I'm making dirt tracks for my 28mm wargaming using only acrylic decorator's caulk.  I'm following a post I came across from back in 2012 by Brian on The Warbard which you can see here.  My thanks to Brian for commenting on my posts so far, and the helpful advice of Pat Smith (he of Wargaming with Silver Whistle).  You can read their comments at the bottom of my blog posts.  

So this post is all about how I went about painting and flocking my dirt road sections.  

The first thing I did was to paint the edges of the undersides of my sections.  You wouldn't need to do this if you use a brown caulk.  I didn't and so wanted to make sure that no white was visible.  This took to coats.  The caulk was rather shiny in comparison to the upper surface, due in no small part to how smooth they were.  You can see in the next photo the difference adding a second coat does to them.  
With this done to all the sections, left them to dry thoroughly before turning them the right way up and applying the same brown paint.  I'm using Cinnamon Brown Crafter's Acrylic from Decoart.  It's a 236ml / 8 US fl. oz. tube of paint that cost less than a pot of Vallejo paint.  I gave each section a generous coat of paint.  Truth be told, I squeezed out a large amount of paint onto the piece I was working on and then worked it in with my brush.

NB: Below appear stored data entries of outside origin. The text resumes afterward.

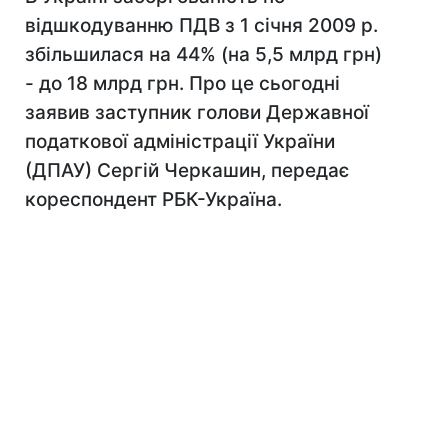
відшкодуванню ПДВ з 1 січня 2009 р.
збільшилася на 44% (на 5,5 млрд грн)
- до 18 млрд грн. Про це сьогодні
заявив заступник голови Державної
податкової адміністрації України
(ДПАУ) Сергій Черкашин, передає
кореспондент РБК-Україна.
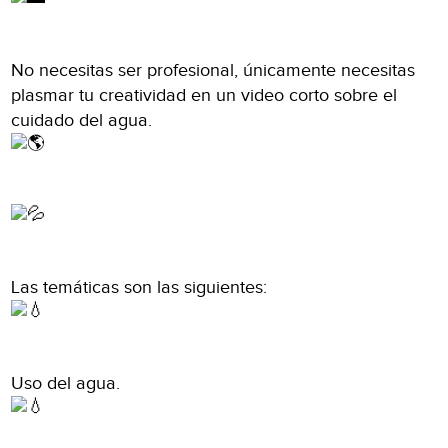
No necesitas ser profesional, únicamente necesitas
plasmar tu creatividad en un video corto sobre el
cuidado del agua.
Las temáticas son las siguientes:
Uso del agua.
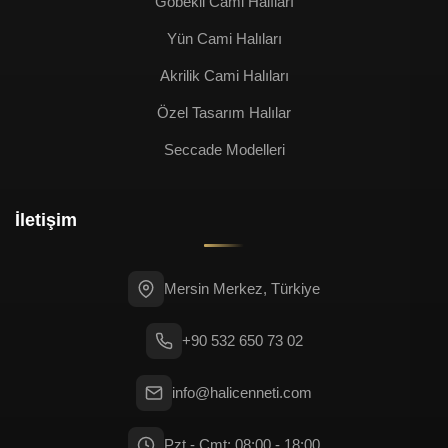
Göbekli Cami Halıları
Yün Cami Halıları
Akrilik Cami Halıları
Özel Tasarım Halılar
Seccade Modelleri
İletişim
Mersin Merkez, Türkiye
+90 532 650 73 02
info@halicenneti.com
Pzt - Cmt: 08:00 - 18:00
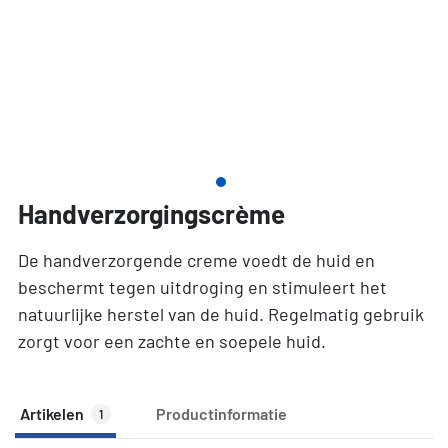
Handverzorgingscrème
De handverzorgende creme voedt de huid en
beschermt tegen uitdroging en stimuleert het
natuurlijke herstel van de huid. Regelmatig gebruik
zorgt voor een zachte en soepele huid.
Artikelen
Productinformatie
1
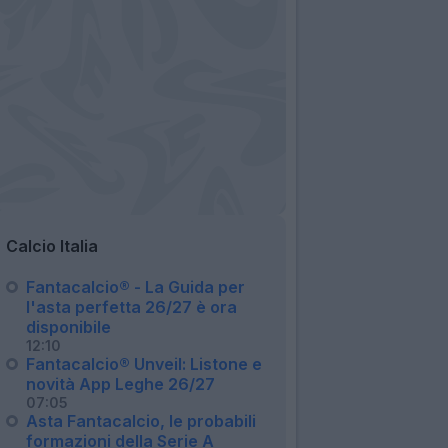
Calcio Italia
Fantacalcio® - La Guida per
l'asta perfetta 26/27 è ora
disponibile
12:10
Fantacalcio® Unveil: Listone e
novità App Leghe 26/27
07:05
Asta Fantacalcio, le probabili
formazioni della Serie A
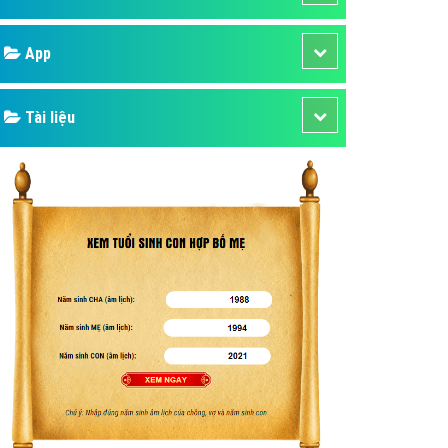
áp quảng cáo Youtube
Google
kế ứng dụng
 cáo Cốc Cốc hiệu quả
Bảng giá
 cáo Zalo chuyên nghiệp
ghĩa
Web Store
à gì
Dịch vụ liên quan
mềm ứng dụng hay
Other Ads
Quảng Cáo Google
App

Painting large areas are best done with a larger brush, but I decided against using too big a brush for this job.  I wanted to get really good coverage, especially in the crevices.  I painted mine using a size 5 brush.  It might not have been quick, but it made sure that the paint covered everything.  You don't want long bristles gliding over the details.
When dry, I applied a second coat.  With the best will in the world, you'll have some bits that look a little patchy.  Sure, you can avoid this by using Vallejo, but it'll cost you a fortune.  My way is more much financially practical.
I made a deliberate decision not to drybrush my dirt roads.  I know that sounds like I'm breaking every single rule of making wargames terrain, but I didn't feel it was necessary, or that it would have any benefit to the look I was trying to achieve.  I want to create something that hopefully looks realistic.  I didn't want to add a wash to the sections.  What I want to do is make the dirt roads look like a combination of footsteps and cartwheels have cut into the soil, producing mud and gouging tracks through the grass.  As the tracks I have made in my dirt road sections are pretty deep, and because the cinnamon brown paint I have used looks rather muddy, I decided to let my flocking give the necessary gradients to my roads.

I left mine overnight before starting to flock them.  I doubt they needed anything like that amount of time to dry.  It's just that it was late.

So the next day I began applying the first layer of my flock.  All the flocks I'm going to talk about are the building blocks of my wargaming terrain boards.  The colours I'll be using are exactly the same as those that feature on my boards.  I use the same colours on my miniature's bases.  The continuity ensures that figures, drop on terrain and the boards themselves all fit together as a cohesive unit.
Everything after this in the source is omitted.